Comment choisir un point de vue narratif pour écrire son roman ? Voici un compte-rendu d’expérience et de recherches à propos des points de vue narratifs internes. J’ai quelque peu encensé le point de vue omniscient la semaine dernière. Je vais faire preuve de plus d’objectivité, cette fois-ci.

Petite définition

Si le point de vue narratif d’une histoire est interne, le narrateur fait partie de l’histoire. Elle est racontée à travers les yeux d’un personnage de l’histoire, parfois plusieurs.

Couramment, on rencontre les 3 procédés suivants dans les romans :

  1. un narrateur avec l’emploi de « il » ou « elle »
  2. un narrateur avec l’emploi de « je »
  3. plusieurs narrateurs à la troisième personne du singulier

Bien sûr, les auteurs de romans font toutes sortes d’autres choix, par exemple le point de vue omniscient et, pour certaines parties de l’histoire, un point de vue interne à la première personne (exemple de roman utilisant cette alternance).

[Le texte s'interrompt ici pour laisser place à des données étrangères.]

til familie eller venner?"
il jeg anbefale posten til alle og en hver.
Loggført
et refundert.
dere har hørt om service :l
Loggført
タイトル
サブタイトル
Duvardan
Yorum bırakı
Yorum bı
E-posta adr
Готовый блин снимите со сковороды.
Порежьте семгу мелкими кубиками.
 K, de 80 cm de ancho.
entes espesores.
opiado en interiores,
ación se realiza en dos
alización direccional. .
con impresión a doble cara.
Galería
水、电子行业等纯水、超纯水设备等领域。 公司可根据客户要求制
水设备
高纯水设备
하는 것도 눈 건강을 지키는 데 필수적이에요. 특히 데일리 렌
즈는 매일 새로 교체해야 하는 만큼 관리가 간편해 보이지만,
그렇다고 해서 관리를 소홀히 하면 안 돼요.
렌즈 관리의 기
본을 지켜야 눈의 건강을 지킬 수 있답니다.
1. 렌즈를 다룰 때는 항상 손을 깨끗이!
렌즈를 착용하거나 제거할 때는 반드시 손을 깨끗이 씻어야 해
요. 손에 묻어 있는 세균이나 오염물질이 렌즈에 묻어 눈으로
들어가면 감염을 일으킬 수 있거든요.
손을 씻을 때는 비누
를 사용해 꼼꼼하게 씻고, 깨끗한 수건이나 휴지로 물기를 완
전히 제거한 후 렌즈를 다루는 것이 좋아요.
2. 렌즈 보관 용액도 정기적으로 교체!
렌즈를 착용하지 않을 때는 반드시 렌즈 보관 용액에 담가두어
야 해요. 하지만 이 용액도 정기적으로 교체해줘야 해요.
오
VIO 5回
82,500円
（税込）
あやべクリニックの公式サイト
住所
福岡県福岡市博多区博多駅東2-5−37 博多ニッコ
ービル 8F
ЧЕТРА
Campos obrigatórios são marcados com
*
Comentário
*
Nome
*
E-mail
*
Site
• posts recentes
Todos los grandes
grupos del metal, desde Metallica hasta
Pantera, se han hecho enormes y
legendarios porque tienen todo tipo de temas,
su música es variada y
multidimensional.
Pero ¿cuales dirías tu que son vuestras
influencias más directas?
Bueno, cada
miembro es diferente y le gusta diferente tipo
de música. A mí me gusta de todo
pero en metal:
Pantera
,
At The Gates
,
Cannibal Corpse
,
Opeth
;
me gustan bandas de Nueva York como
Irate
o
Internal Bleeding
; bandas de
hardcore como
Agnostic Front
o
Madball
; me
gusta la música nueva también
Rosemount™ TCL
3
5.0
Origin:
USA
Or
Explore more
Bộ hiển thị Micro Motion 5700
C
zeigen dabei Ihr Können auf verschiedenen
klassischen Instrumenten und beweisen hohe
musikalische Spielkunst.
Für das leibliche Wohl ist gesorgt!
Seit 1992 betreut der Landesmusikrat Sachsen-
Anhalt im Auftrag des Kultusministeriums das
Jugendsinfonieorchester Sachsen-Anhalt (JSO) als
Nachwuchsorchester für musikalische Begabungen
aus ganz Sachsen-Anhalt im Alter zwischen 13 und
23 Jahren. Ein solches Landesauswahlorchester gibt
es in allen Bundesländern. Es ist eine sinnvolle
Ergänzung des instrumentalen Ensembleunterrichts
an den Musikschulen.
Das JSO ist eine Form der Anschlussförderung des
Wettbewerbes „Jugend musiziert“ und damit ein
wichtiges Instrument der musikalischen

Généralement, la « voix interne qui raconte », que ce soit « je » ou « il/elle », est celle du personnage central de l’histoire, celui qui a le plus d’impact sur l’avancement de l’histoire et qu’on peut souvent appeler le « héros » (ou l’héroïne). Si ce n’est pas lui ou elle, c’est un personnage qui, forcément, détient suffisamment d’informations pour raconter.

Quand il y a alternance de plusieurs points de vue internes, selon les scènes ou les chapitres (procédé le plus courant pour passer d’un personnage/point de vue à l’autre), il s’agit des personnages les plus importants. Toutefois, des romans peuvent parfois utiliser des personnages « de moindre importance » pour la narration d’un point de vue interne.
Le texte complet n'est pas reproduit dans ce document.